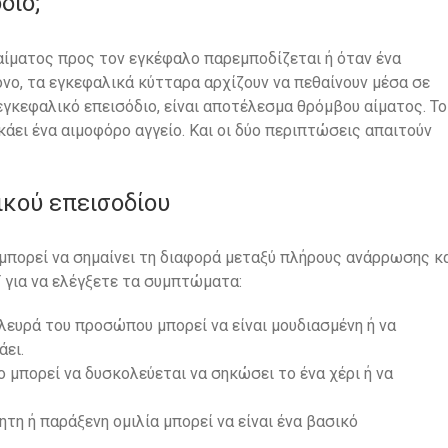
διο;
 αίματος προς τον εγκέφαλο παρεμποδίζεται ή όταν ένα
νο, τα εγκεφαλικά κύτταρα αρχίζουν να πεθαίνουν μέσα σε
 εγκεφαλικό επεισόδιο, είναι αποτέλεσμα θρόμβου αίματος. Το
άει ένα αιμοφόρο αγγείο. Και οι δύο περιπτώσεις απαιτούν
ικού επεισοδίου
μπορεί να σημαίνει τη διαφορά μεταξύ πλήρους ανάρρωσης κ
 για να ελέγξετε τα συμπτώματα:
πλευρά του προσώπου μπορεί να είναι μουδιασμένη ή να
άει.
ο μπορεί να δυσκολεύεται να σηκώσει το ένα χέρι ή να
ητη ή παράξενη ομιλία μπορεί να είναι ένα βασικό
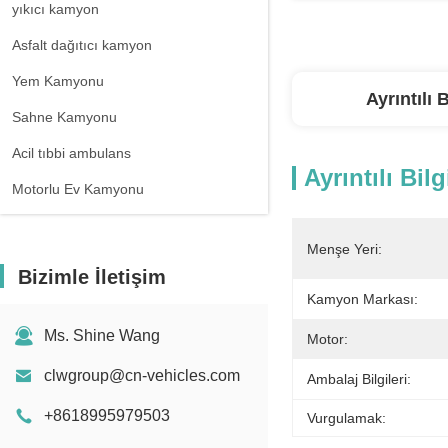
yıkıcı kamyon
Asfalt dağıtıcı kamyon
Yem Kamyonu
Ayrıntılı B
Sahne Kamyonu
Acil tıbbi ambulans
Ayrıntılı Bilg
Motorlu Ev Kamyonu
Menşe Yeri:
Bizimle İletişim
Kamyon Markası:
Ms. Shine Wang
Motor:
clwgroup@cn-vehicles.com
Ambalaj Bilgileri:
+8618995979503
Vurgulamak:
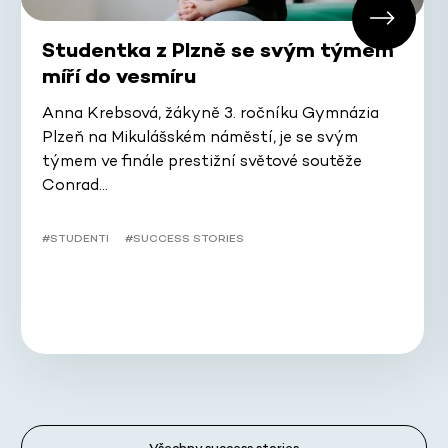
Studentka z Plzně se svým týmem
míří do vesmíru
Anna Krebsová, žákyně 3. ročníku Gymnázia
Plzeň na Mikulášském náměstí, je se svým
týmem ve finále prestižní světové soutěže
Conrad…
#STUDENTI
#SUCCESS STORIES
Všechny success stories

----------------------------------------

**Exercise requirements**
Go to the line containing "Ms. Shine Wang", then write out word for word every line from there to the end of the listing. Keep both end lines and drop the pictures.

**Expected output**
Ms. Shine Wang
Motor:
clwgroup@cn-vehicles.com
Ambalaj Bilgileri:
+8618995979503
Vurgulamak:
Studentka z Plzně se svým týmem
míří do vesmíru
Anna Krebsová, žákyně 3. ročníku Gymnázia
Plzeň na Mikulášském náměstí, je se svým
týmem ve finále prestižní světové soutěže
Conrad…
#STUDENTI
#SUCCESS STORIES
Všechny success stories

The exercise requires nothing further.